== EXCERPTED DATA
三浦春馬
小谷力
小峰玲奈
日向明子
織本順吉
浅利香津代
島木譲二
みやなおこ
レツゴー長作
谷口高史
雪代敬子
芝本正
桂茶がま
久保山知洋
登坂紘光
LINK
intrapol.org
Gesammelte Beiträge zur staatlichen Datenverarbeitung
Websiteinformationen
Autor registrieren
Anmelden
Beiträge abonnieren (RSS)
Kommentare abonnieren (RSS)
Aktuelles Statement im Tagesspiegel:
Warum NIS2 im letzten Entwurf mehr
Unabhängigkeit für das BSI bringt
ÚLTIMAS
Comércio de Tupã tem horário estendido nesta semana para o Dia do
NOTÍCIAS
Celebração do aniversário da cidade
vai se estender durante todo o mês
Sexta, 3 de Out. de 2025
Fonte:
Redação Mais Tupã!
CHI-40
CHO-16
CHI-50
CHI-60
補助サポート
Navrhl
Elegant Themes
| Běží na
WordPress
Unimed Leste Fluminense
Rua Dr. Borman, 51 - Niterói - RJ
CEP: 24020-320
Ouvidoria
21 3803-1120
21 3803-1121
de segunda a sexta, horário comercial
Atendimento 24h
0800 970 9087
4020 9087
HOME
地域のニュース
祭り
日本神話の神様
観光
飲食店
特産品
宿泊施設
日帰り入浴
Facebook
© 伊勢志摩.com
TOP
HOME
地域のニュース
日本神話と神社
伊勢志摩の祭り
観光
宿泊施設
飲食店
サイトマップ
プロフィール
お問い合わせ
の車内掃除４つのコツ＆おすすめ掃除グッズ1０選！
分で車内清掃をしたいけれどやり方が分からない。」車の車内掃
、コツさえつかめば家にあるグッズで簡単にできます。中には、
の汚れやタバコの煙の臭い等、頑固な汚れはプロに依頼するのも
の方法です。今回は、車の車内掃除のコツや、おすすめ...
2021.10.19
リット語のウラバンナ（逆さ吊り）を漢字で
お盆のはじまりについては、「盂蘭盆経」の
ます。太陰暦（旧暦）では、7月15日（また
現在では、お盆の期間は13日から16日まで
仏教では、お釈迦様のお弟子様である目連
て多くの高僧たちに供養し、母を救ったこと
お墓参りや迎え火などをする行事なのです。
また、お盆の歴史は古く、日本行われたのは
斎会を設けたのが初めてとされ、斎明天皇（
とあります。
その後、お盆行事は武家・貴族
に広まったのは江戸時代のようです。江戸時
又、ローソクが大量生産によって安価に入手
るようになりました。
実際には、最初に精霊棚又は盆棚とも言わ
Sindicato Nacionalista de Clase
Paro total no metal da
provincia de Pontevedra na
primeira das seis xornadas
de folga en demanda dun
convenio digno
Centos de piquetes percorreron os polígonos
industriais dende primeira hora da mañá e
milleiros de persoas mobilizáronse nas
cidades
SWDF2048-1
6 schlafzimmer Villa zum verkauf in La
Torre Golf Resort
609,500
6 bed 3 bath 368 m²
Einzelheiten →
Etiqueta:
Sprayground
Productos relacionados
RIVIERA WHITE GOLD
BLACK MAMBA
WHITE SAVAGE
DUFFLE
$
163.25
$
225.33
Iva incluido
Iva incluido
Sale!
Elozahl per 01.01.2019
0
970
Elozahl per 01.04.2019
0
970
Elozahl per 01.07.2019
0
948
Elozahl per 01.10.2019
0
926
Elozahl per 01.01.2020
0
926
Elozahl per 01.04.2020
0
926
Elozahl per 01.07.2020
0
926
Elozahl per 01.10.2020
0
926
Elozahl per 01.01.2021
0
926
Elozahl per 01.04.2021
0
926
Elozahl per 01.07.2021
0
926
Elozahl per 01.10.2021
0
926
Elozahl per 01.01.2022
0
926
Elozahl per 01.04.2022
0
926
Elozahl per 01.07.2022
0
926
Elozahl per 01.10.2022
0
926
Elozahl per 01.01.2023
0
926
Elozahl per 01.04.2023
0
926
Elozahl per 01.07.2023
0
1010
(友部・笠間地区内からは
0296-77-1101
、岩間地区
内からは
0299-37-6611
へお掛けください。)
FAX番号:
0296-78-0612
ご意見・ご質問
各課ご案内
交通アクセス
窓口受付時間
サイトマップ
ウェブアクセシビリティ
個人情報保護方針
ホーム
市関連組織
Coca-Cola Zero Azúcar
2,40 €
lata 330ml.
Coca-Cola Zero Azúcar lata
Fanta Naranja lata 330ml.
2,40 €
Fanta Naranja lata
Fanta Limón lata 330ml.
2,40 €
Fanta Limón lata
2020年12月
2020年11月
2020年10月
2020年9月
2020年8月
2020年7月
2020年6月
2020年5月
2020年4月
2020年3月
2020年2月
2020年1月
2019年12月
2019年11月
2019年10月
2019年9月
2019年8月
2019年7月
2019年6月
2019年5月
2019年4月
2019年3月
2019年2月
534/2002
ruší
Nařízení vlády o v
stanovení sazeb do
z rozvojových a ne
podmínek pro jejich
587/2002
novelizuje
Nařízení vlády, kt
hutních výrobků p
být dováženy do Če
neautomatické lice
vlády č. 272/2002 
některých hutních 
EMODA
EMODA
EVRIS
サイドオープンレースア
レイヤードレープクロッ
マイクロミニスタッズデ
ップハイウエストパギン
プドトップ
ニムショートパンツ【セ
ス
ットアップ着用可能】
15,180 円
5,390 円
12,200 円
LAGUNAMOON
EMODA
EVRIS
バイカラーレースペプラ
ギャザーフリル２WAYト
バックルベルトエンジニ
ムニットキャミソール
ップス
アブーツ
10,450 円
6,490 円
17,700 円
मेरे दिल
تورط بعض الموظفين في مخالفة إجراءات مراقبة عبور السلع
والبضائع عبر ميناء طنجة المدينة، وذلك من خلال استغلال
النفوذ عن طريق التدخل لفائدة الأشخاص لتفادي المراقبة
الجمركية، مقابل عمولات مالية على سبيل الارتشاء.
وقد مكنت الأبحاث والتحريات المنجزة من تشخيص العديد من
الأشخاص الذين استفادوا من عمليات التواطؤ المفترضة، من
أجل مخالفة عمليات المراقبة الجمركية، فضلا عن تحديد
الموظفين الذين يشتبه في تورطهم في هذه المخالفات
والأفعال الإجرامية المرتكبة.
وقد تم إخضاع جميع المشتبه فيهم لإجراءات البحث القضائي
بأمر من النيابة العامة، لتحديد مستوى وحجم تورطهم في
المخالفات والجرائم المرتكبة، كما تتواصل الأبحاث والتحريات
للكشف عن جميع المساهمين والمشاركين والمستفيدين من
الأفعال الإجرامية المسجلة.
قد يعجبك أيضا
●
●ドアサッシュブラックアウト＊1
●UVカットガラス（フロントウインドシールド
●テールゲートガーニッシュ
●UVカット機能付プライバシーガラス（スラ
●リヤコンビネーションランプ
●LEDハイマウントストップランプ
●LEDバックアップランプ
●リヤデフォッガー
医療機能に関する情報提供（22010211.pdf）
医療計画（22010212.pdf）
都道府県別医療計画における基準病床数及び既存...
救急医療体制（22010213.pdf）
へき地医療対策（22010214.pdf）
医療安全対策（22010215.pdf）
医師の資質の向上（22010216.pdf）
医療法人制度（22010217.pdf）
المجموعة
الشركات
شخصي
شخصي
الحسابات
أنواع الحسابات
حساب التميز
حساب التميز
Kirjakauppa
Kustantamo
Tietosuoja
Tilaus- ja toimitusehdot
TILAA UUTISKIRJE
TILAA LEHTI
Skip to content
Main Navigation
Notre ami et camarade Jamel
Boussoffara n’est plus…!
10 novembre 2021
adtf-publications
====
_WHAT YOU NEED TO DO_. Would you reproduce every record above exactly as it appears?

_EXERCISE RESPONSE_.
三浦春馬
小谷力
小峰玲奈
日向明子
織本順吉
浅利香津代
島木譲二
みやなおこ
レツゴー長作
谷口高史
雪代敬子
芝本正
桂茶がま
久保山知洋
登坂紘光
LINK
intrapol.org
Gesammelte Beiträge zur staatlichen Datenverarbeitung
Websiteinformationen
Autor registrieren
Anmelden
Beiträge abonnieren (RSS)
Kommentare abonnieren (RSS)
Aktuelles Statement im Tagesspiegel:
Warum NIS2 im letzten Entwurf mehr
Unabhängigkeit für das BSI bringt
ÚLTIMAS
Comércio de Tupã tem horário estendido nesta semana para o Dia do
NOTÍCIAS
Celebração do aniversário da cidade
vai se estender durante todo o mês
Sexta, 3 de Out. de 2025
Fonte:
Redação Mais Tupã!
CHI-40
CHO-16
CHI-50
CHI-60
補助サポート
Navrhl
Elegant Themes
| Běží na
WordPress
Unimed Leste Fluminense
Rua Dr. Borman, 51 - Niterói - RJ
CEP: 24020-320
Ouvidoria
21 3803-1120
21 3803-1121
de segunda a sexta, horário comercial
Atendimento 24h
0800 970 9087
4020 9087
HOME
地域のニュース
祭り
日本神話の神様
観光
飲食店
特産品
宿泊施設
日帰り入浴
Facebook
© 伊勢志摩.com
TOP
HOME
地域のニュース
日本神話と神社
伊勢志摩の祭り
観光
宿泊施設
飲食店
サイトマップ
プロフィール
お問い合わせ
の車内掃除４つのコツ＆おすすめ掃除グッズ1０選！
分で車内清掃をしたいけれどやり方が分からない。」車の車内掃
、コツさえつかめば家にあるグッズで簡単にできます。中には、
の汚れやタバコの煙の臭い等、頑固な汚れはプロに依頼するのも
の方法です。今回は、車の車内掃除のコツや、おすすめ...
2021.10.19
リット語のウラバンナ（逆さ吊り）を漢字で
お盆のはじまりについては、「盂蘭盆経」の
ます。太陰暦（旧暦）では、7月15日（また
現在では、お盆の期間は13日から16日まで
仏教では、お釈迦様のお弟子様である目連
て多くの高僧たちに供養し、母を救ったこと
お墓参りや迎え火などをする行事なのです。
また、お盆の歴史は古く、日本行われたのは
斎会を設けたのが初めてとされ、斎明天皇（
とあります。
その後、お盆行事は武家・貴族
に広まったのは江戸時代のようです。江戸時
又、ローソクが大量生産によって安価に入手
るようになりました。
実際には、最初に精霊棚又は盆棚とも言わ
Sindicato Nacionalista de Clase
Paro total no metal da
provincia de Pontevedra na
primeira das seis xornadas
de folga en demanda dun
convenio digno
Centos de piquetes percorreron os polígonos
industriais dende primeira hora da mañá e
milleiros de persoas mobilizáronse nas
cidades
SWDF2048-1
6 schlafzimmer Villa zum verkauf in La
Torre Golf Resort
609,500
6 bed 3 bath 368 m²
Einzelheiten →
Etiqueta:
Sprayground
Productos relacionados
RIVIERA WHITE GOLD
BLACK MAMBA
WHITE SAVAGE
DUFFLE
$
163.25
$
225.33
Iva incluido
Iva incluido
Sale!
Elozahl per 01.01.2019
0
970
Elozahl per 01.04.2019
0
970
Elozahl per 01.07.2019
0
948
Elozahl per 01.10.2019
0
926
Elozahl per 01.01.2020
0
926
Elozahl per 01.04.2020
0
926
Elozahl per 01.07.2020
0
926
Elozahl per 01.10.2020
0
926
Elozahl per 01.01.2021
0
926
Elozahl per 01.04.2021
0
926
Elozahl per 01.07.2021
0
926
Elozahl per 01.10.2021
0
926
Elozahl per 01.01.2022
0
926
Elozahl per 01.04.2022
0
926
Elozahl per 01.07.2022
0
926
Elozahl per 01.10.2022
0
926
Elozahl per 01.01.2023
0
926
Elozahl per 01.04.2023
0
926
Elozahl per 01.07.2023
0
1010
(友部・笠間地区内からは
0296-77-1101
、岩間地区
内からは
0299-37-6611
へお掛けください。)
FAX番号:
0296-78-0612
ご意見・ご質問
各課ご案内
交通アクセス
窓口受付時間
サイトマップ
ウェブアクセシビリティ
個人情報保護方針
ホーム
市関連組織
Coca-Cola Zero Azúcar
2,40 €
lata 330ml.
Coca-Cola Zero Azúcar lata
Fanta Naranja lata 330ml.
2,40 €
Fanta Naranja lata
Fanta Limón lata 330ml.
2,40 €
Fanta Limón lata
2020年12月
2020年11月
2020年10月
2020年9月
2020年8月
2020年7月
2020年6月
2020年5月
2020年4月
2020年3月
2020年2月
2020年1月
2019年12月
2019年11月
2019年10月
2019年9月
2019年8月
2019年7月
2019年6月
2019年5月
2019年4月
2019年3月
2019年2月
534/2002
ruší
Nařízení vlády o v
stanovení sazeb do
z rozvojových a ne
podmínek pro jejich
587/2002
novelizuje
Nařízení vlády, kt
hutních výrobků p
být dováženy do Če
neautomatické lice
vlády č. 272/2002 
některých hutních 
EMODA
EMODA
EVRIS
サイドオープンレースア
レイヤードレープクロッ
マイクロミニスタッズデ
ップハイウエストパギン
プドトップ
ニムショートパンツ【セ
ス
ットアップ着用可能】
15,180 円
5,390 円
12,200 円
LAGUNAMOON
EMODA
EVRIS
バイカラーレースペプラ
ギャザーフリル２WAYト
バックルベルトエンジニ
ムニットキャミソール
ップス
アブーツ
10,450 円
6,490 円
17,700 円
मेरे दिल
تورط بعض الموظفين في مخالفة إجراءات مراقبة عبور السلع
والبضائع عبر ميناء طنجة المدينة، وذلك من خلال استغلال
النفوذ عن طريق التدخل لفائدة الأشخاص لتفادي المراقبة
الجمركية، مقابل عمولات مالية على سبيل الارتشاء.
وقد مكنت الأبحاث والتحريات المنجزة من تشخيص العديد من
الأشخاص الذين استفادوا من عمليات التواطؤ المفترضة، من
أجل مخالفة عمليات المراقبة الجمركية، فضلا عن تحديد
الموظفين الذين يشتبه في تورطهم في هذه المخالفات
والأفعال الإجرامية المرتكبة.
وقد تم إخضاع جميع المشتبه فيهم لإجراءات البحث القضائي
بأمر من النيابة العامة، لتحديد مستوى وحجم تورطهم في
المخالفات والجرائم المرتكبة، كما تتواصل الأبحاث والتحريات
للكشف عن جميع المساهمين والمشاركين والمستفيدين من
الأفعال الإجرامية المسجلة.
قد يعجبك أيضا
●
●ドアサッシュブラックアウト＊1
●UVカットガラス（フロントウインドシールド
●テールゲートガーニッシュ
●UVカット機能付プライバシーガラス（スラ
●リヤコンビネーションランプ
●LEDハイマウントストップランプ
●LEDバックアップランプ
●リヤデフォッガー
医療機能に関する情報提供（22010211.pdf）
医療計画（22010212.pdf）
都道府県別医療計画における基準病床数及び既存...
救急医療体制（22010213.pdf）
へき地医療対策（22010214.pdf）
医療安全対策（22010215.pdf）
医師の資質の向上（22010216.pdf）
医療法人制度（22010217.pdf）
المجموعة
الشركات
شخصي
شخصي
الحسابات
أنواع الحسابات
حساب التميز
حساب التميز
Kirjakauppa
Kustantamo
Tietosuoja
Tilaus- ja toimitusehdot
TILAA UUTISKIRJE
TILAA LEHTI
Skip to content
Main Navigation
Notre ami et camarade Jamel
Boussoffara n’est plus…!
10 novembre 2021
adtf-publications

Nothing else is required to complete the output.